Tongkat ditangan sensei melambung tinggi, berdesing pelang. Dengan mata tertutup, ia melakukan tendangan melingkar yang sederhana, dengan akurasi yang teramat akurat dan kekuatan maksimal, benda itu berubah haluan, melambung, kemudian menukik jauh. Tepat menusuk helaian akar beringin dan merapat diantara dahan-dahannya. Setengah jengkal jaraknya dari kedua burung tersebut.
Siapa yang menyangka, hewan mungil bersayap tersebut jatuh begitu saja dari dahan, bagai kehilangan jiwa, kemudian terhempas ke lapisan daun. "bayangkan, jika kalian melihat jarak jatuh tongkat tadi. Kalian akan kebingungan dalam memperkirakan posisi jatuhnya. Tapi dengan mendengar, akan tercipta bayangan dari suara di sekitar, dan posisi tongkat akan terungkap begitu nyata" ucap sensei.

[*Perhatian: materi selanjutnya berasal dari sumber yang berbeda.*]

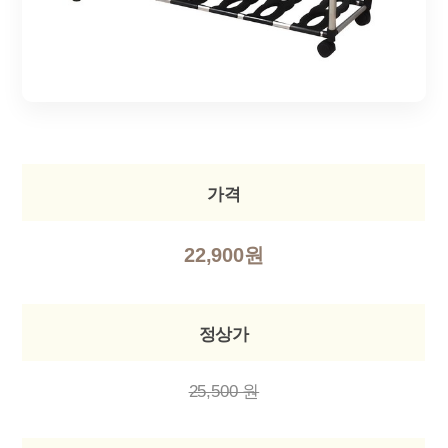
가격
22,900원
정상가
25,500 원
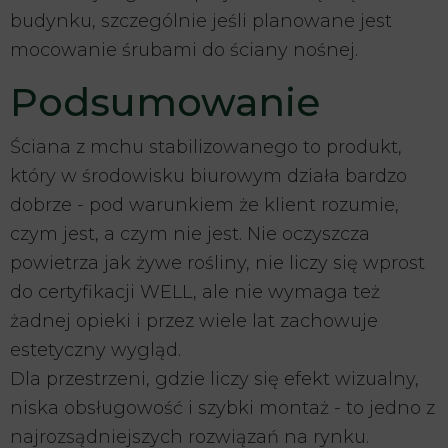
budynku, szczególnie jeśli planowane jest
mocowanie śrubami do ściany nośnej.
Podsumowanie
Ściana z mchu stabilizowanego to produkt,
który w środowisku biurowym działa bardzo
dobrze - pod warunkiem że klient rozumie,
czym jest, a czym nie jest. Nie oczyszcza
powietrza jak żywe rośliny, nie liczy się wprost
do certyfikacji WELL, ale nie wymaga też
żadnej opieki i przez wiele lat zachowuje
estetyczny wygląd.
Dla przestrzeni, gdzie liczy się efekt wizualny,
niska obsługowość i szybki montaż - to jedno z
najrozsądniejszych rozwiązań na rynku.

"berdiri!" serunya, "ambil jarak masing dan bentuk segi empat". Kami semua berdiri, mengikuti instruksi sensei, dan aku kembali segaris dengan Kerlin. Hidungku mendengus. "tutup mata kalian dan tebak aku dimana". Kegelapan menyelimuti pandangan kami semua, dan seluruh suara angin segera terasa dikulit, gendang telinga, dan helaian rambut. Bayangan suara tersebut tercipta, di tengah kami. "bagus" puji sensei, bahkan sebelum kami menyebutkannya. "buatlah denah arena dengan pendengaran kalian, dan rasakan gerakan setiap disekitar kalian".
Bayangan suara bergerak pelan, kemudian sesuatu yang dilempar dan menghilang. 'bertukar tempat' seru batin ku, sebuah tehnk]ik sederhana untuk saling bertukar tempat dengan benda yang diberi tanda, aku panik, fokus ku buyar. "ayo, Denki. Jangan biarkan kepanikan melahapmu, tenangkan diri dan temukan mangsa. Kuharap kau tidak gagap dengan lebam di tubuhmu itu" tegur sensei, suaranya seperti tak berekor, tapi aku bisa menebaknya.

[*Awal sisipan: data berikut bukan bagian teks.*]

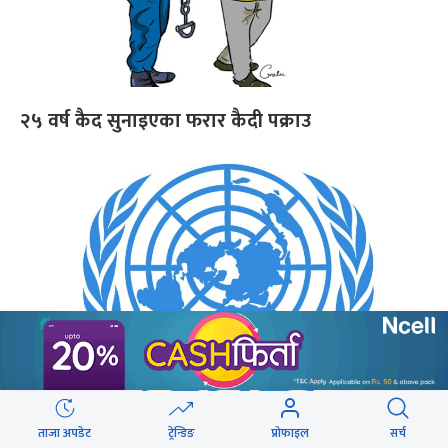
२५ वर्ष कैद सुनाइएका फरार कैदी पक्राउ
सुकुमवासीलाई बलजफ्ती निष्कासन गरिएको भन्दै
ताजा अपडेट
ट्रेन्डिङ
प्रोफाइल
सर्च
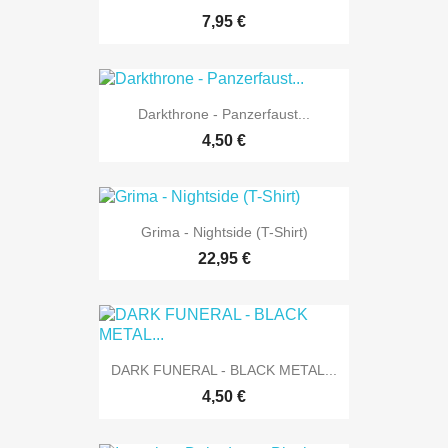
7,95 €
Darkthrone - Panzerfaust...
4,50 €
Grima - Nightside (T-Shirt)
22,95 €
DARK FUNERAL - BLACK METAL...
4,50 €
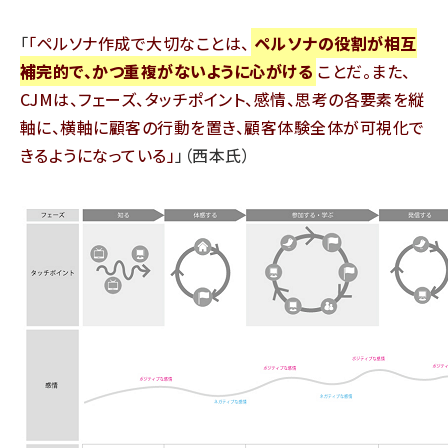
「
ペルソナ作成で大切なことは、
ペルソナの役割が相互
補完的で、かつ重複がないように心がける
ことだ。また、
CJMは、フェーズ、タッチポイント、感情、思考の各要素を縦
軸に、横軸に顧客の行動を置き、顧客体験全体が可視化で
きるようになっている
」（西本氏）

"bagus, gerakan sekecil apapun ada sebuah kesalahan bila lawanmu adalah penguasa Peka tingkat tinggi, kau akan kalah bahkan sebelum selesai menghembuskan napas" kata sensei lagi setelah kami menyebut posisi nya. "semakin baik" katanya.
Latih Peka itu berjalan hingga tengah hari hingga sensei memperbolehkan kami makan siang. Aku menggeleng, memilih duduk di gundukan batu, menghargai usahaku sendiri. Jika terus begini, mungkin Peka bisa digunakan di bagaimanapun keadaan, dan aku bisa mengelana sendiri kemanapun.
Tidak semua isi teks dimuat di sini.